Fakat Pearson’ın konuşmasında bir cümle vardı ki, farklıydı. Yabancılardan duymaya pek alışık olmadığımız nitelikte bir dilek içeriyordu bu cümle:

"Rüyalarınızdan asla vazgeçmeyin."

Acaba Pearson, hangi güzel rüyalarımızın varlığına tanık oldu da ondan vazgeçmememizi istedi? İşte burada bir sorun var!

Bir kere her ne kadar "Amerikan rüyası"ndan bahsedilse Amerika’nın rüyalar açısından fakirleştiğini biliyoruz. Amerikalılar’ın büyük çoğunluğu gece yatağa yattığında rüya göremiyor.

ABD’de yapılan bir araştırmada saptanmış bir gerçek bu. Aynı araştırma en zengin rüyalar ülkesini de belirlemiş; Vietnam. Bu ülkede yaşayan insanların çoğu gözlerini yumduğunda rüyalar âlemine dalıyormuş!

Bu araştırmada Türkiye’den söz edilmiyor. Ancak Türkiye’de de bu konuda giderek bir fakirleşme yaşandığını söyleyebiliriz. Baksanıza eskiden "rüya tabirleri" ile ilgili yazılar, kitapçıklar ortalıkta gezinirdi. Magazin eklerinde "rüya tabirleri"ne özel yerler ayrılırdı. Şimdi onların yerini "fal"lar aldı!
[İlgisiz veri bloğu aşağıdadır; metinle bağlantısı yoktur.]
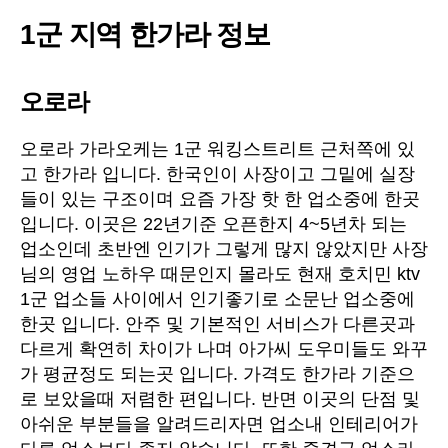
1군 지역 한가라 정보
오로라
오로라 가라오케는 1군 워킹스트리트 근처쪽에 있
고 한가라 입니다. 한국인이 사장이고 그밑에 실장
들이 있는 구조이며 요즘 가장 핫 한 업소중에 한곳
입니다. 이곳은 22년기준 오픈한지 4~5년차 되는
업소인데 초반엔 인기가 그렇게 많지 않았지만 사장
님의 영업 노하우 때문인지 몰라도 현재 호치민 ktv
1군 업소들 사이에서 인기좋기로 소문난 업소중에
한곳 입니다. 안주 및 기본적인 서비스가 다른곳과
다르게 확연히 차이가 나며 아가씨 도우미들도 와꾸
가 평균정도 되는곳 입니다. 가격도 한가라 기준으
로 보았을때 저렴한 편입니다. 반면 이곳의 단점 및
아쉬운 부분들을 알려드리자면 업소내 인테리어가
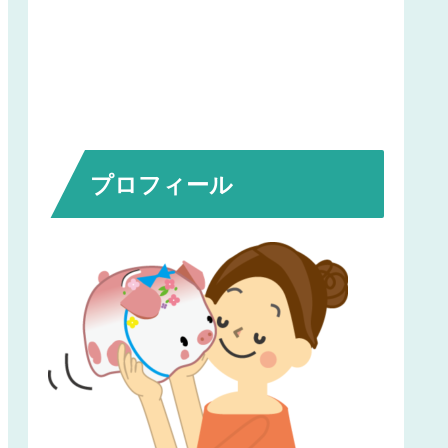
プロフィール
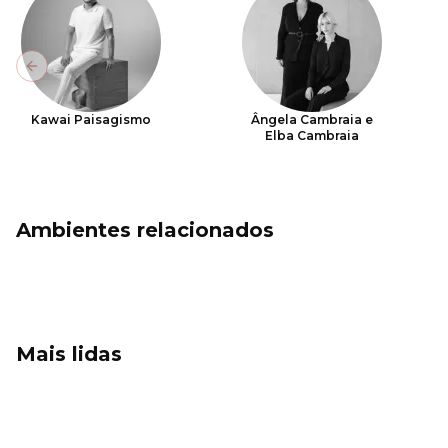
Previous slide
Kawai Paisagismo
Ângela Cambraia e
Elba Cambraia
Ambientes relacionados
Mais lidas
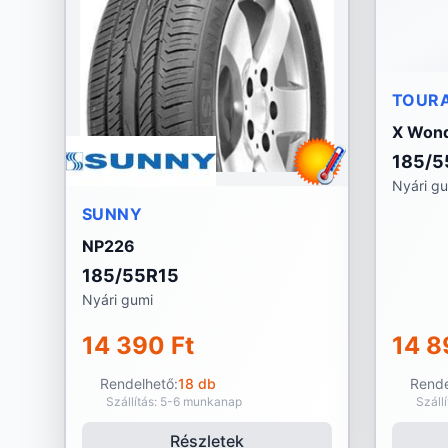
TOUR
X Wond
185/5
Nyári g
SUNNY
NP226
185/55R15
Nyári gumi
14 390 Ft
14 8
Rendelhető:
18 db
Rende
Szállítás: 5-6 munkanap
Száll
Részletek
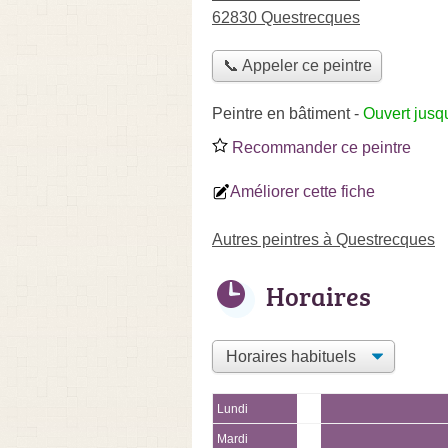
62830 Questrecques
📞 Appeler ce peintre
Peintre en bâtiment
-
Ouvert jusq
Recommander ce peintre
Améliorer cette fiche
Autres peintres à Questrecques
Horaires
Lundi
Mardi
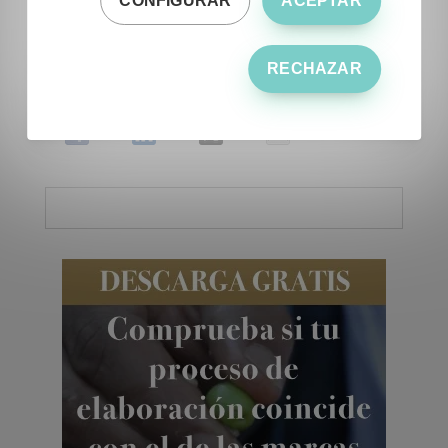
CONFIGURAR
ACEPTAR
técnico a la hora de interpretar correctamente
dicha información para cada finca en concreto.
RECHAZAR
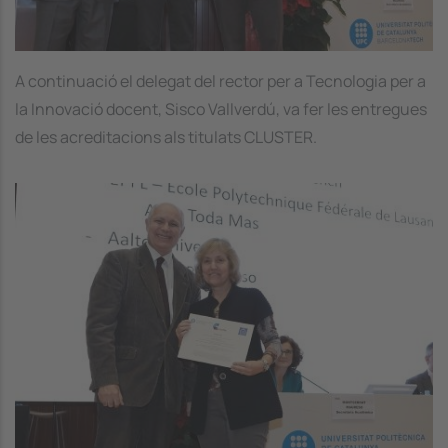
A continuació el delegat del rector per a Tecnologia per a
la Innovació docent, Sisco Vallverdú, va fer les entregues
de les acreditacions als titulats CLUSTER.
Image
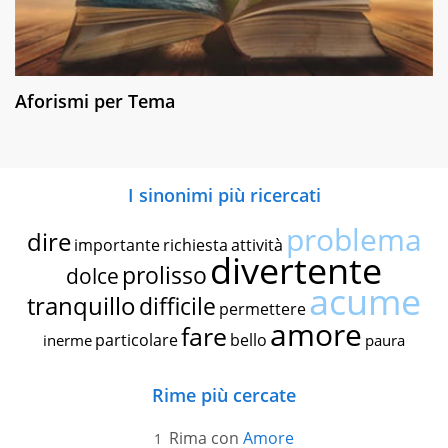
Aforismi per Tema
I sinonimi più ricercati
problema
dire
importante
richiesta
attività
divertente
prolisso
dolce
acume
tranquillo
difficile
permettere
amore
fare
particolare
bello
inerme
paura
Rime più cercate
Rima con
Amore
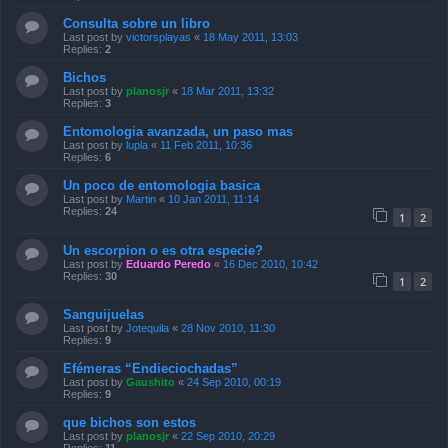
Consulta sobre un libro
Last post by
victorsplayas
«
18 May 2011, 13:03
Replies:
2
Bichos
Last post by
planosjr
«
18 Mar 2011, 13:32
Replies:
3
Entomologia avanzada, un paso mas
Last post by
lupla
«
11 Feb 2011, 10:36
Replies:
6
Un poco de entomologia basica
Last post by
Martin
«
10 Jan 2011, 11:14
Replies:
24
1
2
Un escorpion o es otra especie?
Last post by
Eduardo Peredo
«
16 Dec 2010, 10:42
Replies:
30
1
2
Sanguijuelas
Last post by
Jotequila
«
28 Nov 2010, 11:30
Replies:
9
Efémeras “Endieciochadas”
Last post by
Gaushito
«
24 Sep 2010, 00:19
Replies:
9
que bichos son estos
Last post by
planosjr
«
22 Sep 2010, 20:29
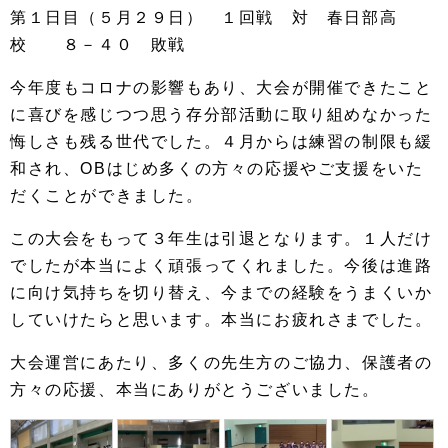
第１日目（５月２９日） １回戦 対 春日部高
校 ８－４０ 敗戦
今年度もコロナの影響もあり、大会が開催できたこと
に喜びを感じつつ思う存分部活動に取り組めなかった
悔しさも残る世代でした。４月からは練習の制限も緩
和され、OBはじめ多くの方々の応援やご支援をいた
だくことができました。
この大会をもって３年生は引退となります。１人だけ
でしたが本当によく頑張ってくれました。今後は進路
に向け気持ちを切り替え、今までの経験をうまくいか
していけたらと思います。本当にお疲れさまでした。
大会運営にあたり、多くの先生方のご協力、保護者の
方々の応援、本当にありがとうございました。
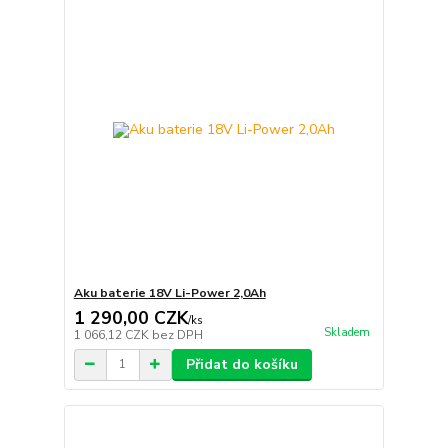
Aku baterie 18V Li-Power 2,0Ah
1 290,00 CZK
/
ks
Skladem
1 066,12 CZK
bez DPH
Přidat do košíku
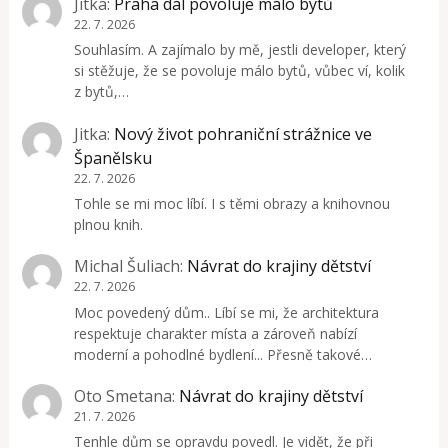
Jitka
:
Praha dál povoluje málo bytů
22. 7. 2026
Souhlasím. A zajímalo by mě, jestli developer, který
si stěžuje, že se povoluje málo bytů, vůbec ví, kolik
z bytů,…
Jitka
:
Nový život pohraniční strážnice ve
Španělsku
22. 7. 2026
Tohle se mi moc líbí. I s těmi obrazy a knihovnou
plnou knih.
Michal Šuliach
:
Návrat do krajiny dětství
22. 7. 2026
Moc povedený dům.. Líbí se mi, že architektura
respektuje charakter místa a zároveň nabízí
moderní a pohodlné bydlení... Přesně takové…
Oto Smetana
:
Návrat do krajiny dětství
21. 7. 2026
Tenhle dům se opravdu povedl. Je vidět, že při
Herhalde Pearson, gece yatağa yattığımızda gördüğümüz rüyalardan değil de hayallerimizi kastediyordu "Rüyalarınızdan asla vazgeçmeyin" derken. Ama orada da bir problem var, hayallerimiz de fakirleşti. Bırakın yaşını başını almış, yaşam yükünü sırtlamış insanları. Çocuklarımız bile hayal kurmakta zorlanıyor.

Palu Kaymakamı İrfan Demiröz, bir süre önce ilçedeki okullarda bir anket yaptırmıştı. "Görünmez biri olsaydınız ne yapardınız?" diye soruluyordu ankette. 1061 öğrencinin yanıtları geldiğinde ilk şaşıran da kaymakam oldu.

Çocuklar hayal kurmayı unutmuştu! Hayal kurarken bile gerçekçi olmak, ayaklarını yere sağlam basmak zorunda hissediyorlardı kendilerini.

Ne yapsınlar? Bir yandan hayal dünyalarını besleyecek düş ürünü masallar yerine gerçekler zemininde yazılmış hikâye kitaplarıyla haşır neşir olan bu kuşak, bir yandan da daha minik yaşta bunca krize ve bunca felakete tanık oldu. Yaratıcılıklarının olumsuz etkilenmesi, hayal dünyalarının kararması kaçınılmazdı.

Bireyler olarak hayallerimiz karardı da ülke olarak hayallerimiz pek mi iyi durumda? Maalesef o noktada da çok iyi durumda değiliz. Cumhuriyet’in kurulduğu yıllarda "barış içinde yaşayıp çağdaş medeniyetler düzeyine ulaşmak " hayali vardı. Ülke olarak hayalimiz o gün bugündür hep aynı.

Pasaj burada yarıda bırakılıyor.